Detects the current machine, loads model and benchmark data, ranks compatible models, and prints a table.

Common options:

Option	Meaning
`--top`, `-n`	Number of ranked models to show. Default: `10`
`--context-length`, `-c`	Context length used for KV cache estimation. Accepts integers or `k` shorthand such as `64k`. Default: `4096`
`--quant`, `-q`	Keep only a quantization type such as `Q4_K_M`
`--min-speed`	Keep only models above an exact tok/s estimate
`--speed`	Named speed floor: `any`, `usable` (`10 tok/s`), or `fast` (`30 tok/s`)
`--fit`	Runtime fit filter: `any`, `gpu`, or `full-gpu`
`--gpu-only`	Alias for `--fit full-gpu`; excludes partial offload and CPU-only candidates
`--profile`	Ranking profile: `general`, `coding`, `vision`, `math`, `any`
`--evidence`	Benchmark evidence filter: `strict`, `base`, `any`
`--direct`	Alias for `--evidence strict`
`--status`	Compatibility option. Runtime columns are now shown by default
`--details`	Show download metadata instead of runtime columns
`--min-params`	Minimum model knowledge capacity in billions of parameters
`--json`	Print machine-readable JSON
`--markdown`, `-m`	Print a pasteable GitHub-Flavored Markdown table
`--refresh`	Ignore caches and fetch models/benchmarks again
`--cpu-only`	Ignore GPUs and rank for CPU-only use
`--gpu`	Simulate GPU(s) by name. Accepts repeated flags, comma-separated values, and count shorthand
`--vram`	Override simulated GPU VRAM or detected GPU usable VRAM in GB
`--bandwidth`, `--ram-bandwidth`	Override GPU/RAM bandwidth in GB/s
`--gpu-index`	Detected GPU index to override when multiple GPUs are present
`--vram-headroom`	Reserve per-GPU memory for runtime overhead. Default: `auto`. Accepts `none`, byte values like `1.5GB`, or percentages like `10%`
`--ram-budget`	Cap RAM available for partial offload. Accepts `available`, byte values like `8GB`, or percentages like `50%`
`--version`	Print the installed package version

Environment variables:

Variable	Meaning
`HF_ENDPOINT`	Hugging Face endpoint root used for whichllm's own model metadata API calls. Example: `https://huggingface.co` or a compatible mirror root

--fit any is the default. It can include full-GPU, partial-offload, and CPU-only candidates when they are runnable. --fit gpu, --fit full-gpu, and --gpu-only keep only rows whose fit_type is full_gpu.

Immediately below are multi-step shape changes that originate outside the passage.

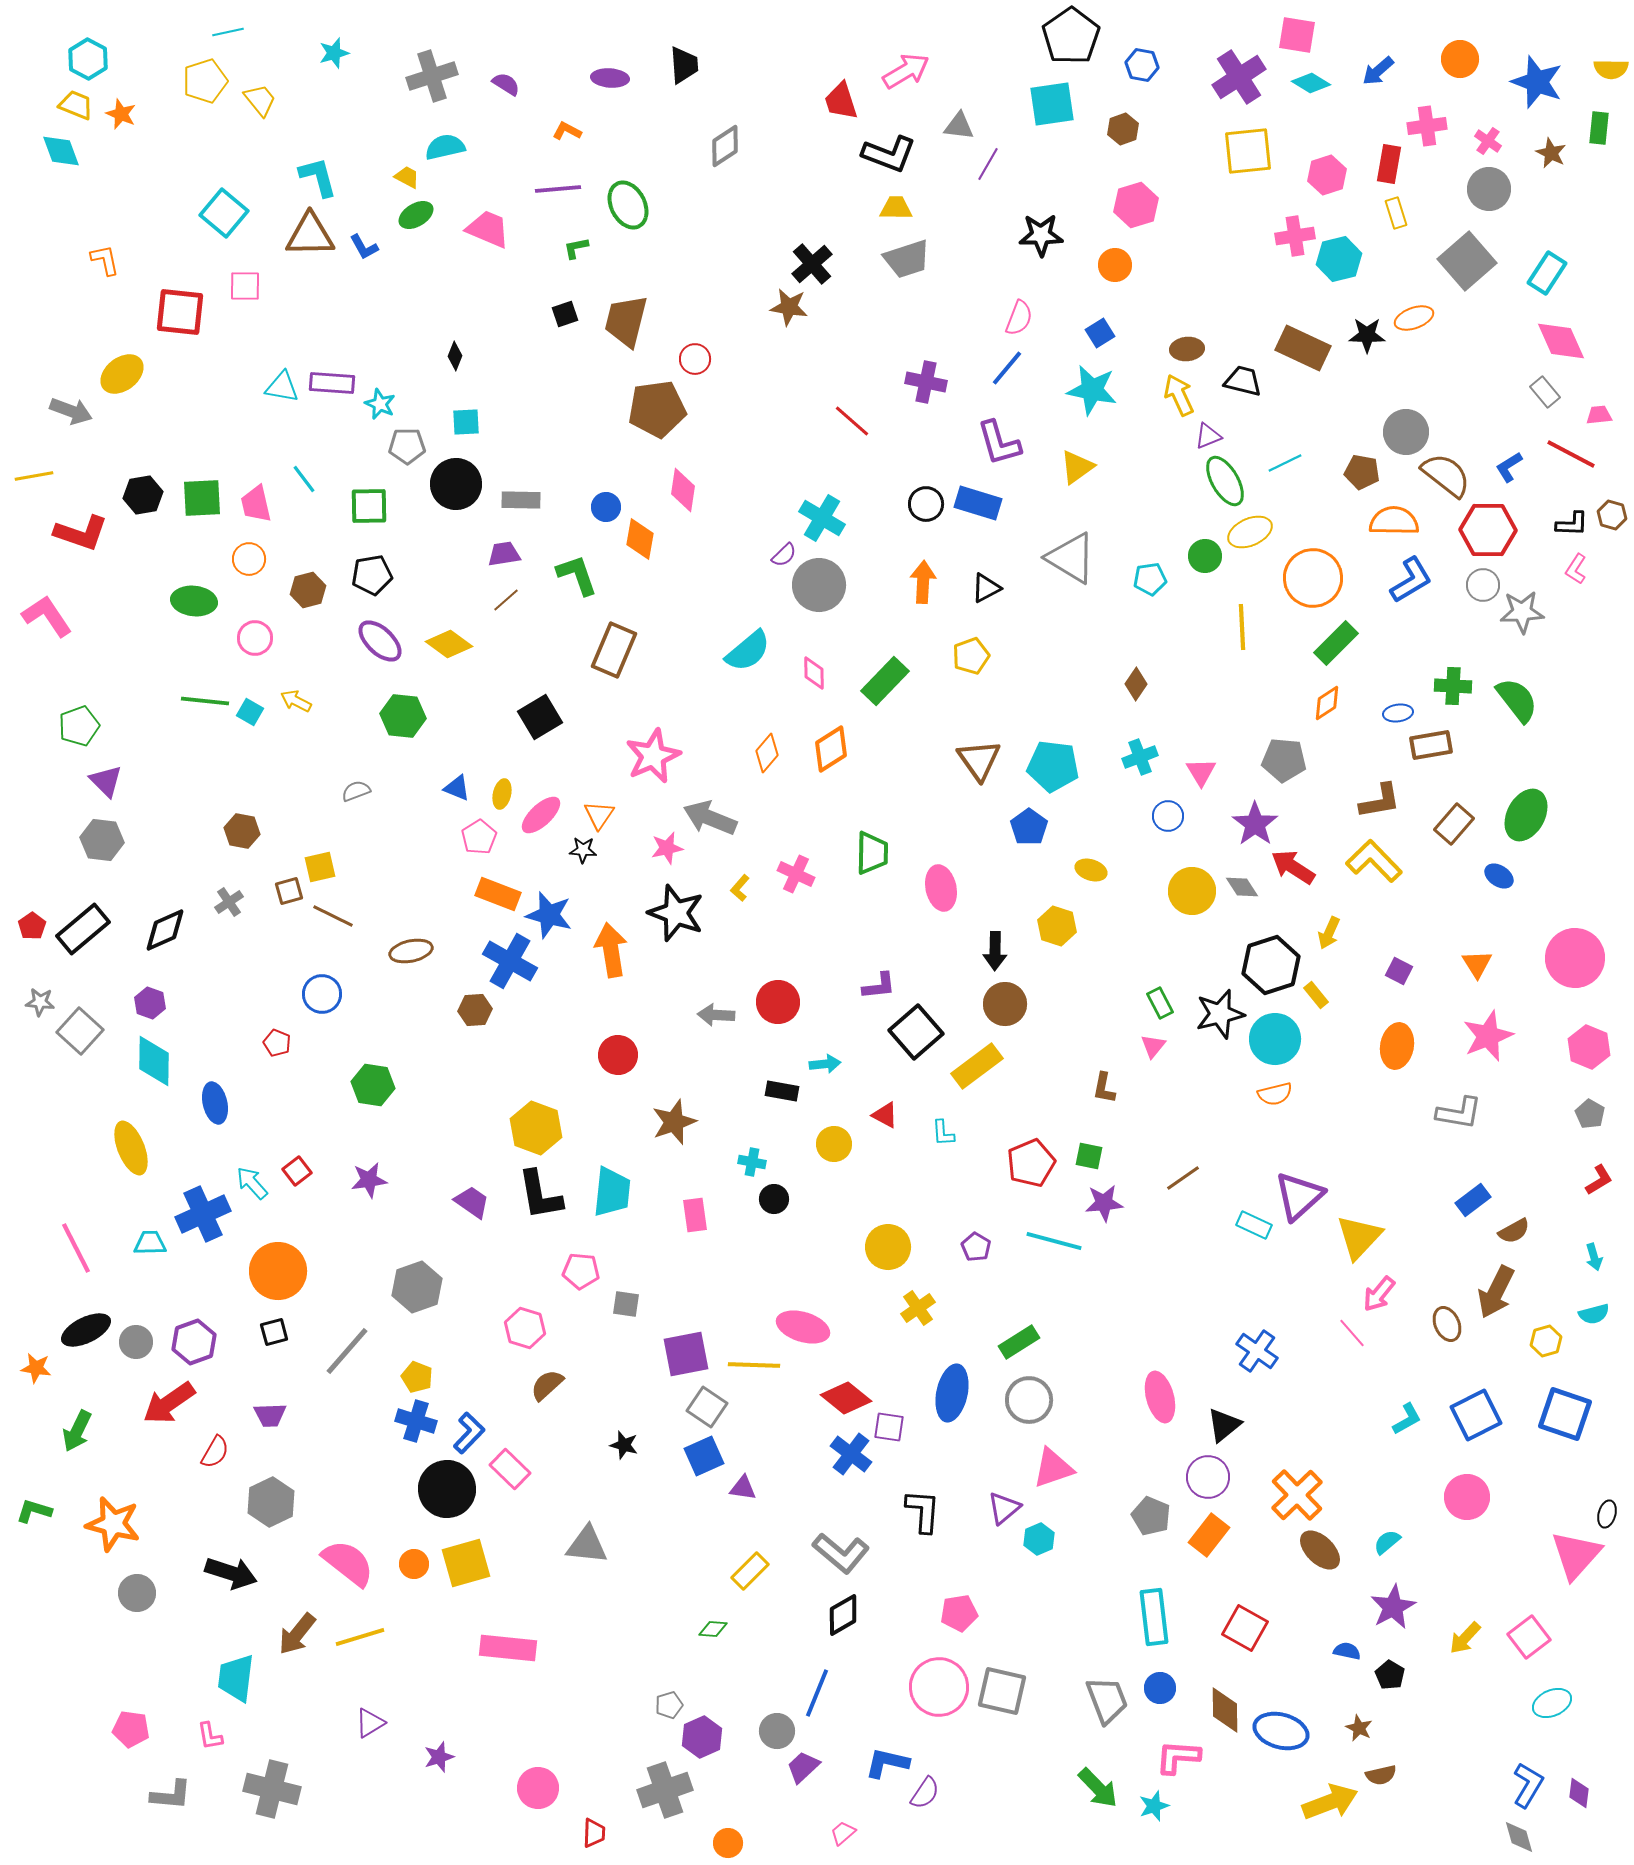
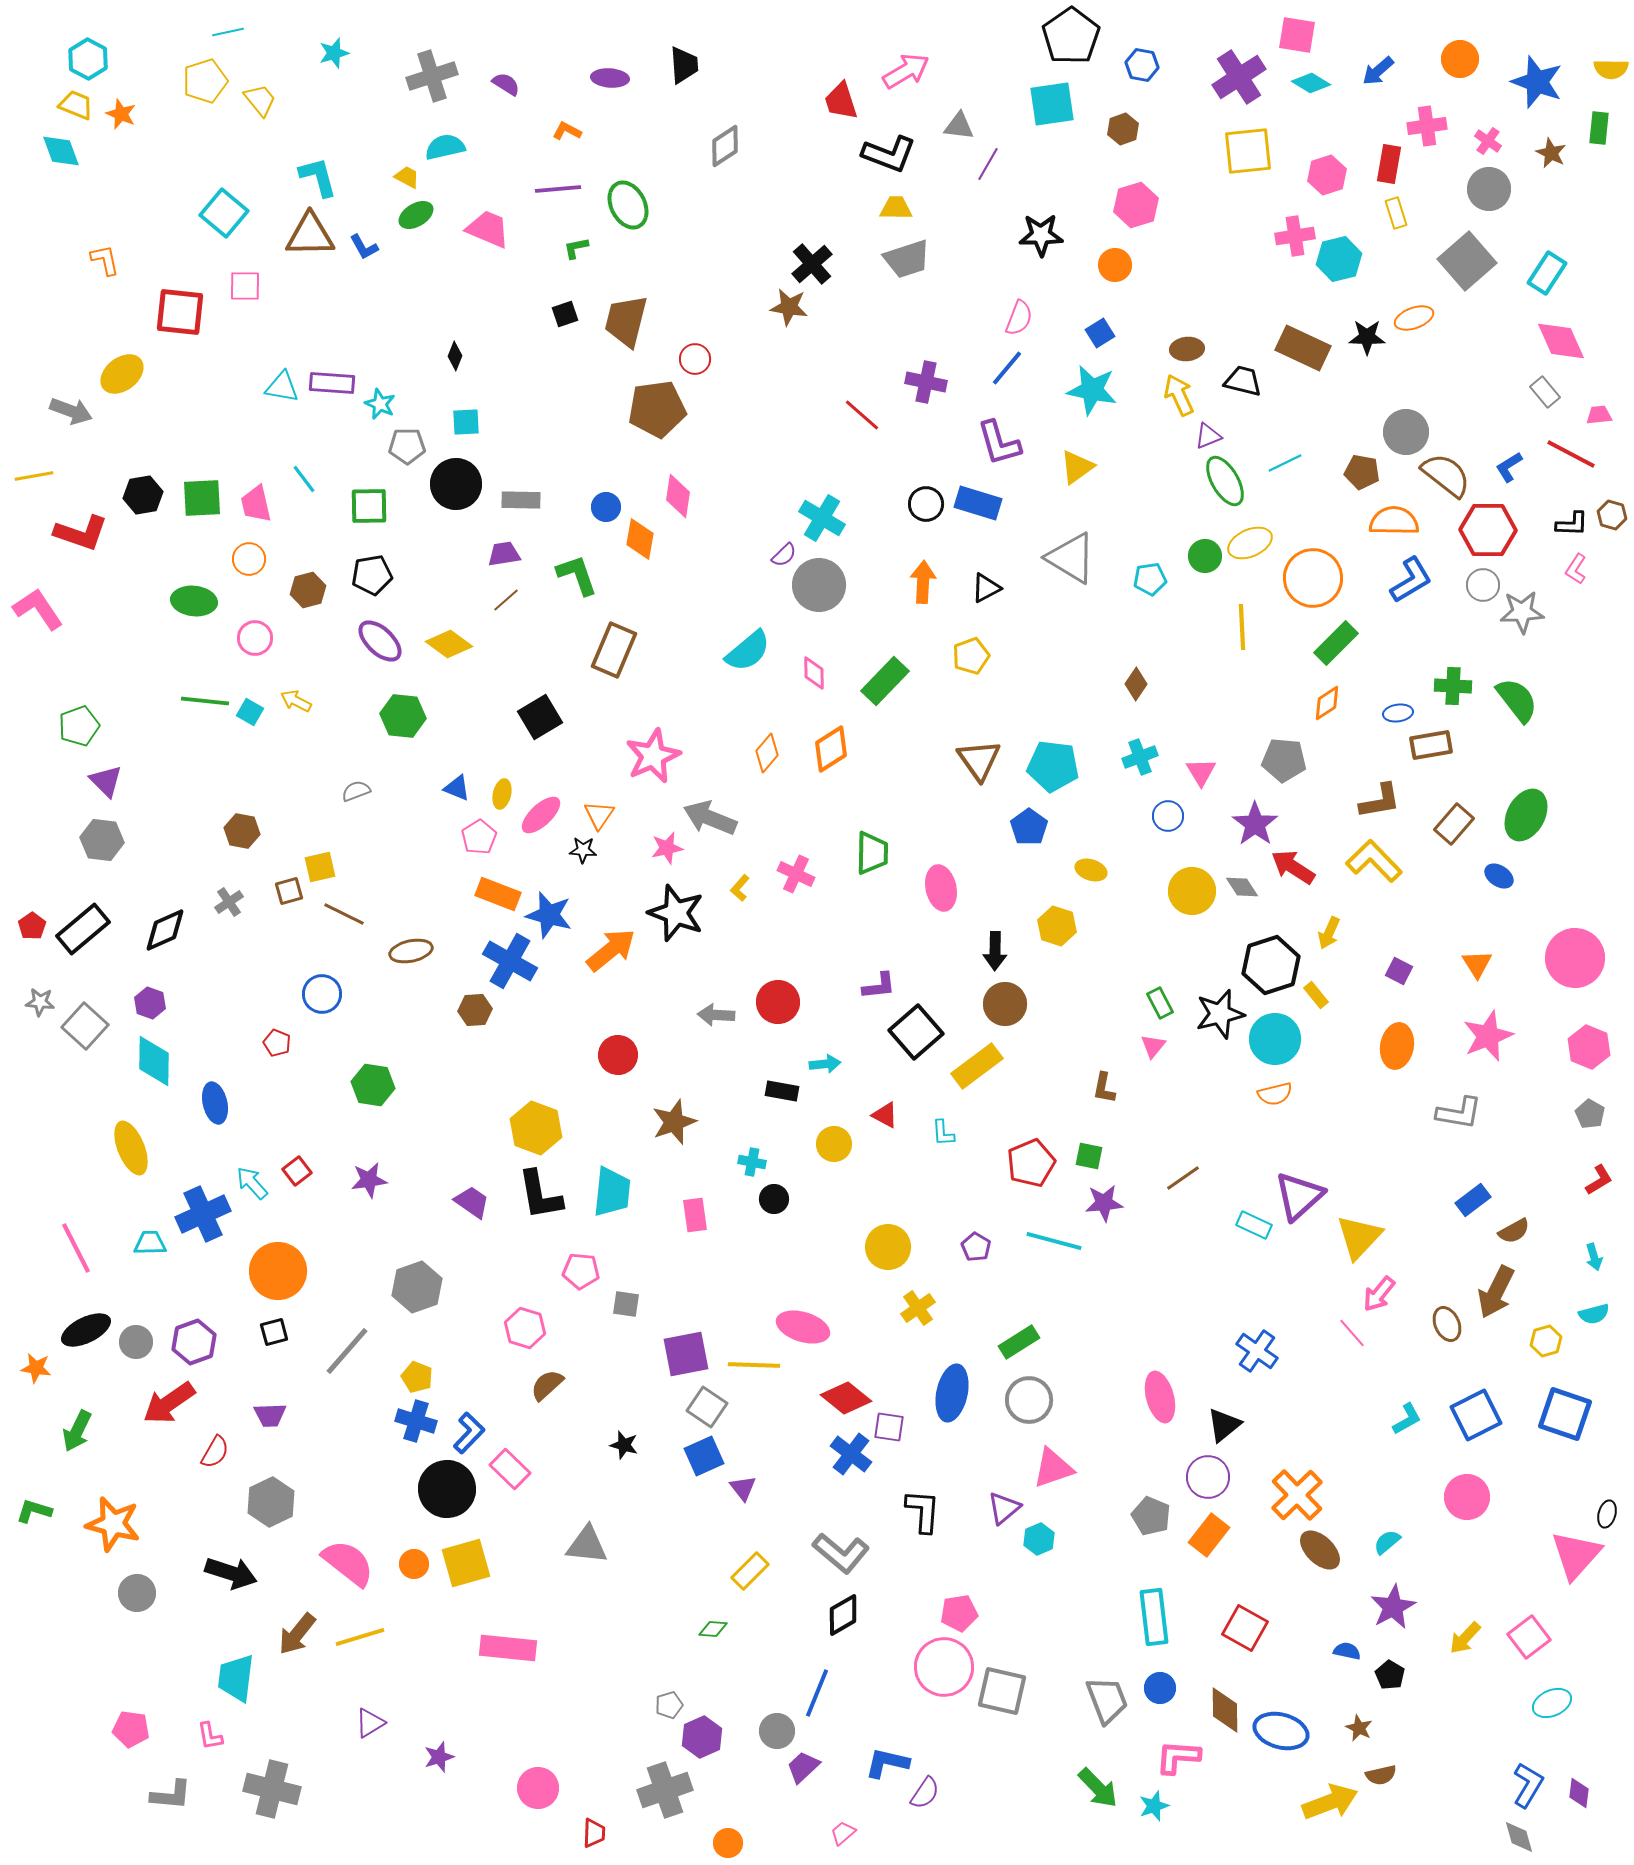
black star at (1367, 335): moved 2 px down
red line at (852, 421): moved 10 px right, 6 px up
pink diamond at (683, 490): moved 5 px left, 6 px down
yellow ellipse at (1250, 532): moved 11 px down
pink L-shape at (47, 616): moved 9 px left, 7 px up
brown line at (333, 916): moved 11 px right, 2 px up
orange arrow at (611, 950): rotated 60 degrees clockwise
gray square at (80, 1031): moved 5 px right, 5 px up
purple triangle at (743, 1488): rotated 44 degrees clockwise
pink circle at (939, 1687): moved 5 px right, 20 px up
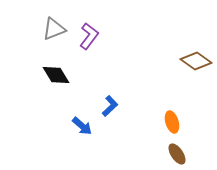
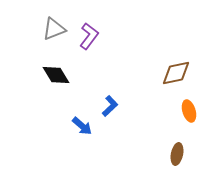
brown diamond: moved 20 px left, 12 px down; rotated 48 degrees counterclockwise
orange ellipse: moved 17 px right, 11 px up
brown ellipse: rotated 45 degrees clockwise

The default table shows memory required, estimated generation speed, fit type, and published date. Use --details when you want download counts instead. Speed colors are absolute usability hints: red is under 4 tok/s, yellow is 4-10 tok/s, green is 10-30 tok/s, and bright green is 30+ tok/s. The ~ and ? markers still refer to estimate confidence, not speed quality.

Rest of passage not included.